| TASK PROMPT |
The copy should hold exactly the lines below from the one that contains "ethics, and legal" through the one that contains "Looking for reliable abogados de accidentes" and nothing else, so no pictures.
____ DATA SECTION
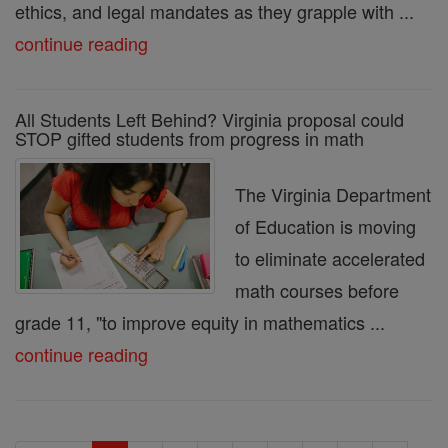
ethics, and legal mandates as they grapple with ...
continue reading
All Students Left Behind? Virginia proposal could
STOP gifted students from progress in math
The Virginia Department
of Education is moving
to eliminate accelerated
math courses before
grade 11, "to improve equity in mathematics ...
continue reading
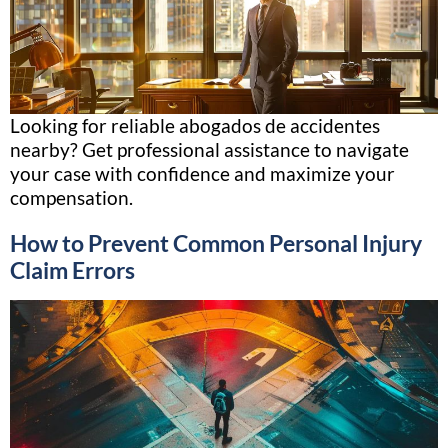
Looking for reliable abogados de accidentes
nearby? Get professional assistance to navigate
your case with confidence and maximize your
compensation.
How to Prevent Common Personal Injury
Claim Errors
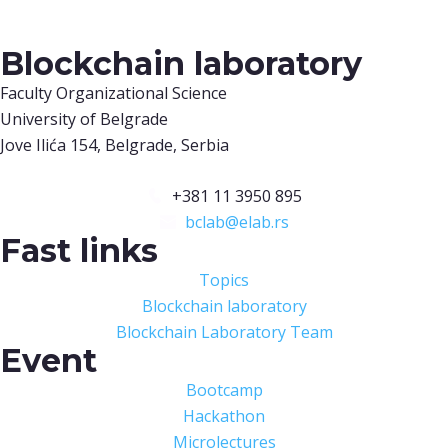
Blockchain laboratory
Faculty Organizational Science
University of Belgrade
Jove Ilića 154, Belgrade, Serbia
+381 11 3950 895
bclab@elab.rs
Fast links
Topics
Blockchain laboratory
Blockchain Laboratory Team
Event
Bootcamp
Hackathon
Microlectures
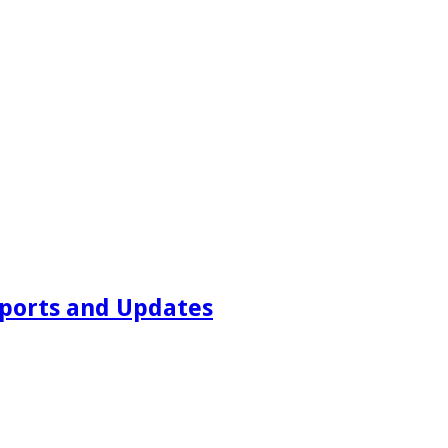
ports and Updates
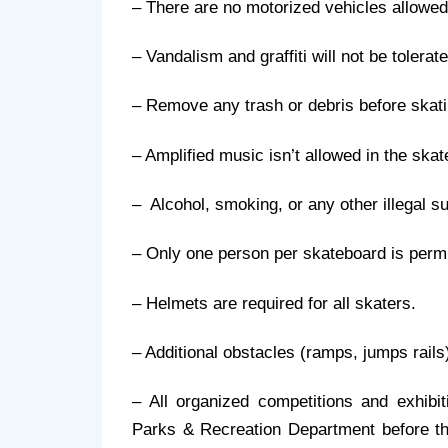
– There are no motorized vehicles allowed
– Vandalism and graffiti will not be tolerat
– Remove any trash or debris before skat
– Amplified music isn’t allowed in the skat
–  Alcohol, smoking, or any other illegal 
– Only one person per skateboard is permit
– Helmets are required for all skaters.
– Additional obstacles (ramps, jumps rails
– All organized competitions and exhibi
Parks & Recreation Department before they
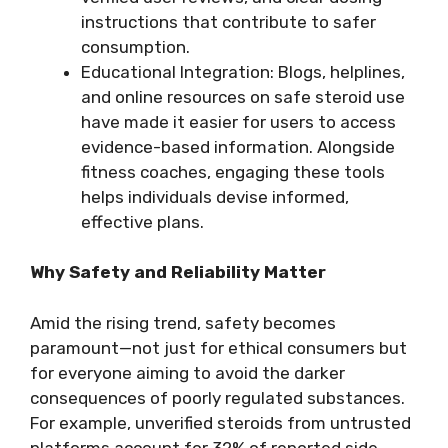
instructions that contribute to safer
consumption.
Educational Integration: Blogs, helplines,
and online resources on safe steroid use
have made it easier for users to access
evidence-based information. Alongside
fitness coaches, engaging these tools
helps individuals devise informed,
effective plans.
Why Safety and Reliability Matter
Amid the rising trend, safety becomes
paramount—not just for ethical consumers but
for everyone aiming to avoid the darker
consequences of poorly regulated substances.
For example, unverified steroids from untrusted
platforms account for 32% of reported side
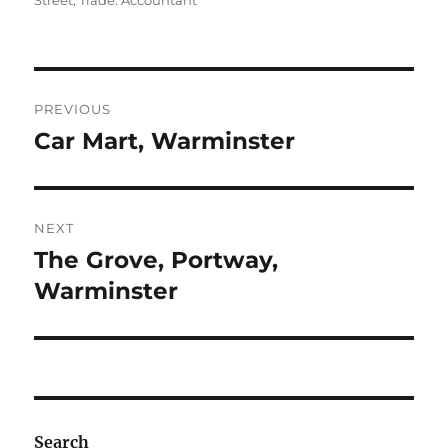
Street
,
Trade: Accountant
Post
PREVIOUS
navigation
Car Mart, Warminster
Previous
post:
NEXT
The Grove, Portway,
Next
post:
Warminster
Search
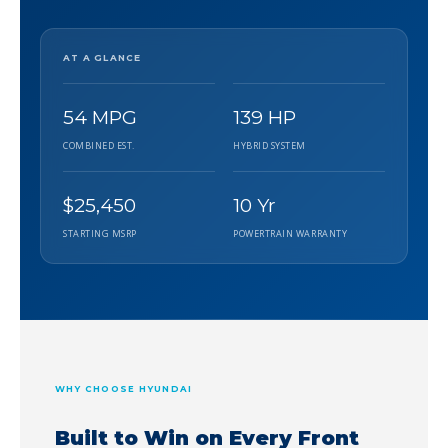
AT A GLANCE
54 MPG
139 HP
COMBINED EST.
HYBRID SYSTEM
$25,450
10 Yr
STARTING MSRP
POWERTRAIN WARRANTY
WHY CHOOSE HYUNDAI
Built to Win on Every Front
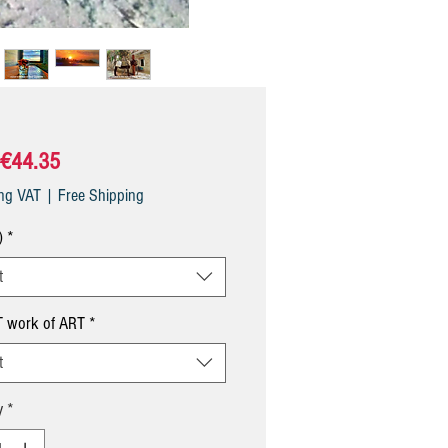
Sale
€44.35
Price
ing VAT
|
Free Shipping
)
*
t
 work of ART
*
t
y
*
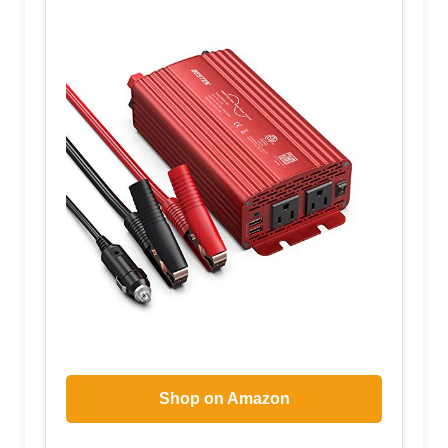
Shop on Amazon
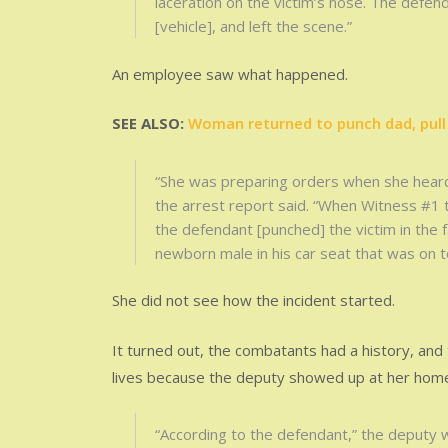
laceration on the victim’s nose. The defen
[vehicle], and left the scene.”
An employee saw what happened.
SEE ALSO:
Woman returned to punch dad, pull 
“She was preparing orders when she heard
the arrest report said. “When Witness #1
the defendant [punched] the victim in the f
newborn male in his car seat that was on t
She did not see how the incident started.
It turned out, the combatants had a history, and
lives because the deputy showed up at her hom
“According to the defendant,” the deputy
________
____ DATA SECTION
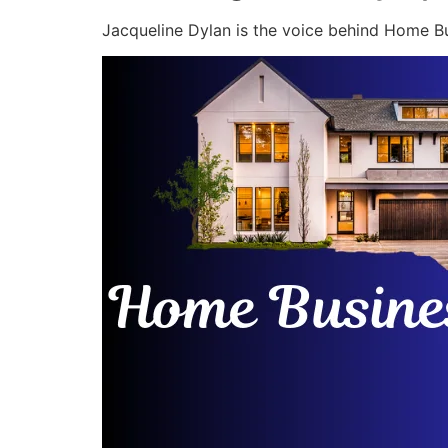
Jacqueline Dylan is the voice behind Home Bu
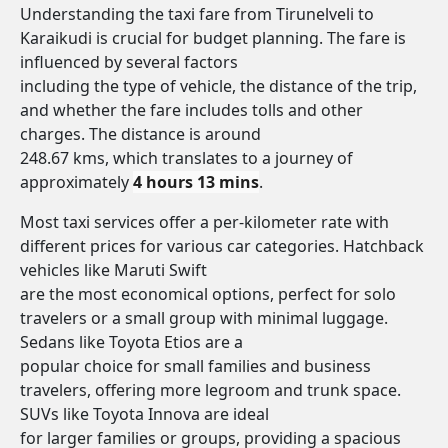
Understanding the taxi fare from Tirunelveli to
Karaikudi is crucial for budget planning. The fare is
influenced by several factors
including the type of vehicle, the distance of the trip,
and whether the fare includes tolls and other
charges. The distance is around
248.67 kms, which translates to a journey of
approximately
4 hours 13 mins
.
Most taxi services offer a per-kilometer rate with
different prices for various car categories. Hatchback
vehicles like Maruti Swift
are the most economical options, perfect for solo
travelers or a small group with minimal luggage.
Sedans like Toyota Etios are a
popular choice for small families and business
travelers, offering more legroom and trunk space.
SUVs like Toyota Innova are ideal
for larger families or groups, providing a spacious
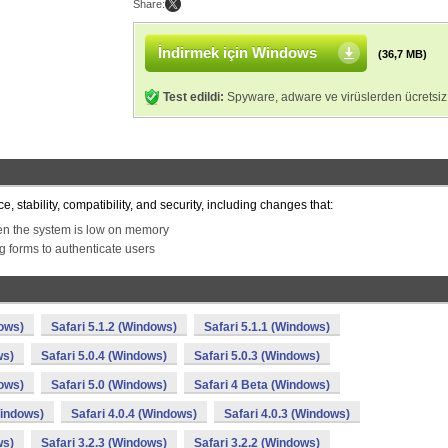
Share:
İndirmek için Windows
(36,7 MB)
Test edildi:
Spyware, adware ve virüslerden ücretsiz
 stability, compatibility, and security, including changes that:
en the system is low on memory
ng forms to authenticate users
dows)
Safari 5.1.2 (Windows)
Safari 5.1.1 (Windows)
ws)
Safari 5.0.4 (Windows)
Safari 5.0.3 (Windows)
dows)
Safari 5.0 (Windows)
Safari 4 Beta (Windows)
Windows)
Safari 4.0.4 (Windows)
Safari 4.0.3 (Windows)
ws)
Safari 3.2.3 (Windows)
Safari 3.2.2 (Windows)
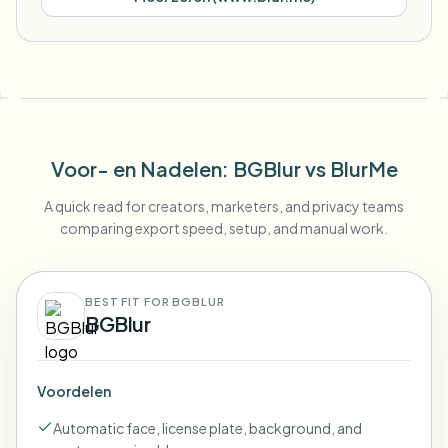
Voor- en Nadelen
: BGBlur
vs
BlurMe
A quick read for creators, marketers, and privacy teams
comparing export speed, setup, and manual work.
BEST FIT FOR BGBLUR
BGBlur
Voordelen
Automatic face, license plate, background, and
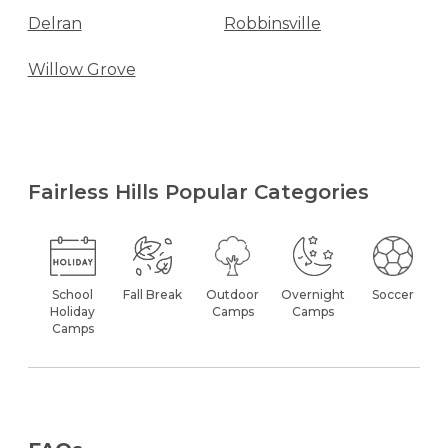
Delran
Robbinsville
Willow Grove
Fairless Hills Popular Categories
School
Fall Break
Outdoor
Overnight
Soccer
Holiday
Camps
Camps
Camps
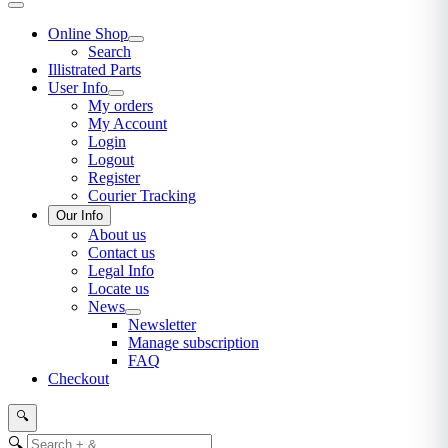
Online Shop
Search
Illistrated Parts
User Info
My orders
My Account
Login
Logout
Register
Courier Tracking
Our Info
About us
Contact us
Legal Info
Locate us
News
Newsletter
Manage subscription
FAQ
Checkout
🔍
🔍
________
____ DATA SECTION
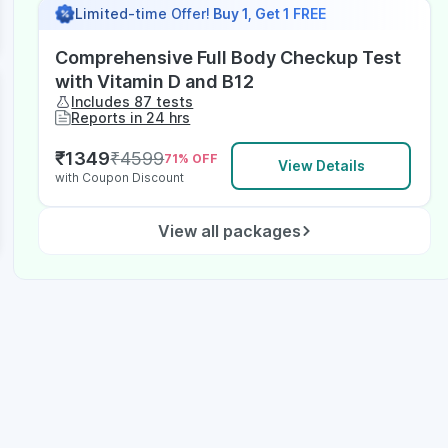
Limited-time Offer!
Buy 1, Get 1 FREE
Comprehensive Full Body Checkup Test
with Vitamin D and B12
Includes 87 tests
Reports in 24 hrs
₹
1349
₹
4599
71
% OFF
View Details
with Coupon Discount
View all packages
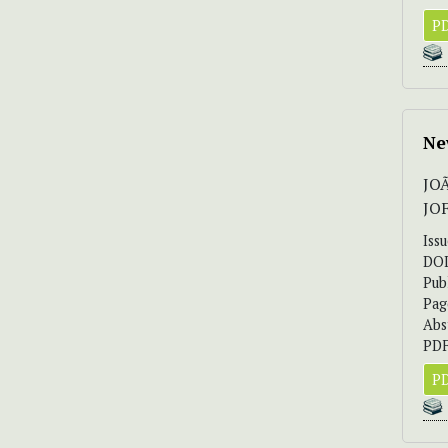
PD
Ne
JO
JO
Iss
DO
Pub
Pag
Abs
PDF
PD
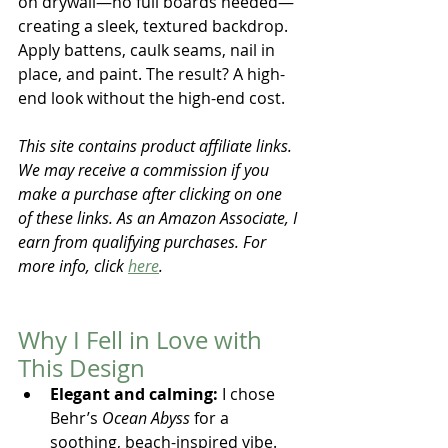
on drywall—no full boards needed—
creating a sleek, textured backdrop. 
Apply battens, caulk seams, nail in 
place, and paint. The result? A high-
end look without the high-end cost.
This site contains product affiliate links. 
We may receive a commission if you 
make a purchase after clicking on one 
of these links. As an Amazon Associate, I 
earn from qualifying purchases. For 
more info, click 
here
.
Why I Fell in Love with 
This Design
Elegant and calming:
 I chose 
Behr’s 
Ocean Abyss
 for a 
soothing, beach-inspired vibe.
________
| RESPONSE FOR THIS EXERCISE |
ethics, and legal mandates as they grapple with ...
continue reading
All Students Left Behind? Virginia proposal could
STOP gifted students from progress in math
The Virginia Department
of Education is moving
to eliminate accelerated
math courses before
grade 11, "to improve equity in mathematics ...
continue reading
Looking for reliable abogados de accidentes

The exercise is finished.